Cardiovascular disease (CVD) is among the leading causes of death among people with diabetes, accounting for approximately one-third of all deaths in this population in the US (1,2). However, the public health burden of CVD is distributed unevenly across groups. Research among populations with diabetes has identified factors such as low income, low educational attainment, and high social vulnerability as significant predictors of high CVD incidence, prevalence, and hospitalization and death rates (3–5). However, most existing studies have been conducted outside the US, making them less representative of the US adult population. The few US-based studies focused on a narrow set of disparity factors, highlighting the need for an updated analysis that examines a more comprehensive set of factors (2).

Moreover, research focusing on the older US population, who have a disproportionately higher prevalence of CVD compared with their younger counterparts, is lacking (6). One longitudinal study of adults aged 60 years or older with diabetes showed a consistently increasing hazard ratio for CVD-related death with each passing year (7). Given the increase in the number of older adults in the US population, the growing burden of diabetes will likely be accompanied by a corresponding increase in CVD cases (7).

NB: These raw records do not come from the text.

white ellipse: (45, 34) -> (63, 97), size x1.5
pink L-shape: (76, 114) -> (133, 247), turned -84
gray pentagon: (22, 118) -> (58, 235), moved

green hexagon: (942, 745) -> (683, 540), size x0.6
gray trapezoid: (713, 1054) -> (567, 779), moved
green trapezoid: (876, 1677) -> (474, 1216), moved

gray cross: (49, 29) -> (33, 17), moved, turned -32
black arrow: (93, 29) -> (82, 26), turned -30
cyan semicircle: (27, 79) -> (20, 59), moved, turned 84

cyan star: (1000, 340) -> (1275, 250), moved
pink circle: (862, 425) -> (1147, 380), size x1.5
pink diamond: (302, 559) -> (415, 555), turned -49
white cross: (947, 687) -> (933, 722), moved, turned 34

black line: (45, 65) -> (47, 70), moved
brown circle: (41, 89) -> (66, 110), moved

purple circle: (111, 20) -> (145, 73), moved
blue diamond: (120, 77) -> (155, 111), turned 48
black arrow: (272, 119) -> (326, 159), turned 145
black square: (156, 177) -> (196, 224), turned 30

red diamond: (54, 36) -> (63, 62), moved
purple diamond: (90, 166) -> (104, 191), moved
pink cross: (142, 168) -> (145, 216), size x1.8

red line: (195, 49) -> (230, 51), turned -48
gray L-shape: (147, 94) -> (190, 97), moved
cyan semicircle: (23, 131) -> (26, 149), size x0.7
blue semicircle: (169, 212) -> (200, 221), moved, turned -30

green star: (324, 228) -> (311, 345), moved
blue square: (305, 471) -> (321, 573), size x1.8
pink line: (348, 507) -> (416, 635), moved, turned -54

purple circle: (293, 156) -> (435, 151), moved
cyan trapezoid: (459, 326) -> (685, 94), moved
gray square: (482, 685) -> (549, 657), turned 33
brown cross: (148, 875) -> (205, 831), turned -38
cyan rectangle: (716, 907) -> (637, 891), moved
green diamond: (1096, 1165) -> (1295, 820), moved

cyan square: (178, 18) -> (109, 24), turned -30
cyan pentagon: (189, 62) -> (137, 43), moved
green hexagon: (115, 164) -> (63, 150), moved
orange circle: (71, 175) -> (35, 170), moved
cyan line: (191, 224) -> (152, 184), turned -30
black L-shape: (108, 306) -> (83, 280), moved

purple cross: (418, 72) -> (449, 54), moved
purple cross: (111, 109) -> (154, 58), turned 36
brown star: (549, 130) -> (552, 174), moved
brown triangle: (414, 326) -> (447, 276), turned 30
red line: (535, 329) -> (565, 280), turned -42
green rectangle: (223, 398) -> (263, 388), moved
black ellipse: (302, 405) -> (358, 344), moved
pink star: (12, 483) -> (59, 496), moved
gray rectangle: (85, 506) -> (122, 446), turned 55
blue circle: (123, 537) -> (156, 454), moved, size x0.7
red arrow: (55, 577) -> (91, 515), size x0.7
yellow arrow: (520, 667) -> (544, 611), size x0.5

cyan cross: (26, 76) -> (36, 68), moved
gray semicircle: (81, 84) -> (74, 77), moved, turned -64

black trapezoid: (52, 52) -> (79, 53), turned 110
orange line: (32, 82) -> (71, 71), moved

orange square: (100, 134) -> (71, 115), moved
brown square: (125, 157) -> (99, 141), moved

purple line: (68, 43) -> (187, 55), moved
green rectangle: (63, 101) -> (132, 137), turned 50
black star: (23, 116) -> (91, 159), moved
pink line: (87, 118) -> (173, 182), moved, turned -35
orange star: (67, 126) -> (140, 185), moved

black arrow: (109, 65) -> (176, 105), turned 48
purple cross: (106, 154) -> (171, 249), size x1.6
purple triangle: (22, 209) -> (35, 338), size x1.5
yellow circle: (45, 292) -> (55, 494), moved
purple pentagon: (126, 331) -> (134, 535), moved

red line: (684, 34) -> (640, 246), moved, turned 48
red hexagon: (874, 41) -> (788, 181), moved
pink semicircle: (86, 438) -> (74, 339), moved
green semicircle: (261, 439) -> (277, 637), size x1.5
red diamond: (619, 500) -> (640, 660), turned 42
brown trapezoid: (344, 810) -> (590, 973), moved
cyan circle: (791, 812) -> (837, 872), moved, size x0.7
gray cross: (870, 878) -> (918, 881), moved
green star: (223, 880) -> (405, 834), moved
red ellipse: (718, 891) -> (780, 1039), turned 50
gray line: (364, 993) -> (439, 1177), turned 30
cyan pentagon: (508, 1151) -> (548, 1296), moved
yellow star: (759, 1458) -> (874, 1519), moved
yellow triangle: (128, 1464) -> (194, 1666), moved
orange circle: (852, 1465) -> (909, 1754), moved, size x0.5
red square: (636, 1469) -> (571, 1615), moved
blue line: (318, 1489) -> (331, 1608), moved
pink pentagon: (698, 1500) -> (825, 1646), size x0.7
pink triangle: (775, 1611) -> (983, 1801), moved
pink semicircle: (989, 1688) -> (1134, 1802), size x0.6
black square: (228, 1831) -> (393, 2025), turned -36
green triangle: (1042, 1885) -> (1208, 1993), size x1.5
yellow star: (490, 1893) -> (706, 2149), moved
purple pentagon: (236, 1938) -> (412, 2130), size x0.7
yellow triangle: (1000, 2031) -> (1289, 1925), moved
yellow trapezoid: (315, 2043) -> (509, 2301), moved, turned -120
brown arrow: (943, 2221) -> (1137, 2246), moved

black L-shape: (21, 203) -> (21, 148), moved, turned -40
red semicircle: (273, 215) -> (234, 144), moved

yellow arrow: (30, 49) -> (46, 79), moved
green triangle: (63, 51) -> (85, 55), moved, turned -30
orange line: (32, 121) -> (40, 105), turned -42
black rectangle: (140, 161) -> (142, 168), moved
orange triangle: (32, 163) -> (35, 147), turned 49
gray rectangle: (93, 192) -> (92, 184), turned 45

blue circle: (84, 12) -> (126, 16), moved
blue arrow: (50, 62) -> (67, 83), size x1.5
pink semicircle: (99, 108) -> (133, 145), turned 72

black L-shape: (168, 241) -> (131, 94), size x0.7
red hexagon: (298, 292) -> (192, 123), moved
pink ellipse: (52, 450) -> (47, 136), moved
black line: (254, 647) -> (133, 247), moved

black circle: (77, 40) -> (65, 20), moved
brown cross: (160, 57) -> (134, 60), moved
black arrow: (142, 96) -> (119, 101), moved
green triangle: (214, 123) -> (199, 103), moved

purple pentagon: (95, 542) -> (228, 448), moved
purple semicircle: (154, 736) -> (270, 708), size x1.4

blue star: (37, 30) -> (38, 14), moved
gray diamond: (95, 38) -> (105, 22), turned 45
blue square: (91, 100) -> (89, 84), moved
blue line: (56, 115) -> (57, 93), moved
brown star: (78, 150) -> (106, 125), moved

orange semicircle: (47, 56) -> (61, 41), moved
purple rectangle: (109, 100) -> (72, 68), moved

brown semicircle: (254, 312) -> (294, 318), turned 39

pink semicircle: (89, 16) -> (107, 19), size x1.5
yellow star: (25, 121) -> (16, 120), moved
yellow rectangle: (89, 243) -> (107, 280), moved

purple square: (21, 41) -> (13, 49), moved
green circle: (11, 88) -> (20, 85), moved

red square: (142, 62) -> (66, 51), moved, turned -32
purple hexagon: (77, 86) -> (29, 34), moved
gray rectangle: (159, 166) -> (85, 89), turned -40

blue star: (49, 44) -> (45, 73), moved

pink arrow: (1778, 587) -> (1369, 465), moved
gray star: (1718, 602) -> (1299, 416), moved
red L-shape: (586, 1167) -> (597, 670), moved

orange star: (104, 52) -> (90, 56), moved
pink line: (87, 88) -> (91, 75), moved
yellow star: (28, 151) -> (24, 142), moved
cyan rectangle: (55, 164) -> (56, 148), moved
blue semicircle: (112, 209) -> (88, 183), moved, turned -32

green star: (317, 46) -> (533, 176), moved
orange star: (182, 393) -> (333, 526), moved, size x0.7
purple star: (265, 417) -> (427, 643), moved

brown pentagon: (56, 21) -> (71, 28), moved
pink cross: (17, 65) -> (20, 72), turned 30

Our study explored disparities in CVD prevalence among Medicare beneficiaries with diabetes based on factors including race and ethnicity, socioeconomic status, urbanicity, and social determinants of health (SDOH). Additionally, we conducted separate analyses by sex, given recent evidence of significant sex-specific differences in CVD prevalence, hospital admission rates, and death rates (8–10). Understanding CVD prevalence among different groups is crucial for developing effective treatment strategies to treat people with both CVD and diabetes, while also reducing disparities.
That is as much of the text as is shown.